WHAT THE TASK ASKS> Starting at the line that holds "c thuộc phạm", set down each line through the end of the listing, exactly as written and with nothing added.

*** Opening STORED DATA ***

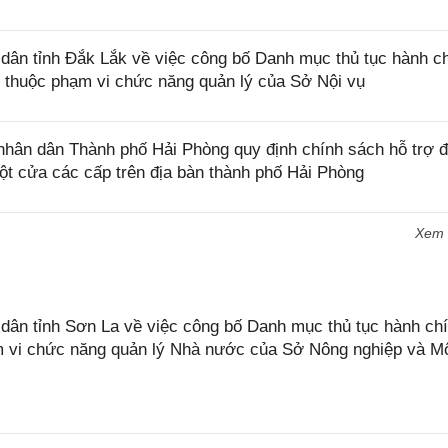
ân tỉnh Đắk Lắk về việc công bố Danh mục thủ tục hành c
c thuộc phạm vi chức năng quản lý của Sở Nội vụ
ân dân Thành phố Hải Phòng quy định chính sách hỗ trợ đ
ột cửa các cấp trên địa bàn thành phố Hải Phòng
Xem
n tỉnh Sơn La về việc công bố Danh mục thủ tục hành chí
ạm vi chức năng quản lý Nhà nước của Sở Nông nghiệp và M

*** Closing STORED DATA ***

RESPONSE TO THIS TASK>
c thuộc phạm vi chức năng quản lý của Sở Nội vụ
ân dân Thành phố Hải Phòng quy định chính sách hỗ trợ đ
ột cửa các cấp trên địa bàn thành phố Hải Phòng
Xem
n tỉnh Sơn La về việc công bố Danh mục thủ tục hành chí
ạm vi chức năng quản lý Nhà nước của Sở Nông nghiệp và M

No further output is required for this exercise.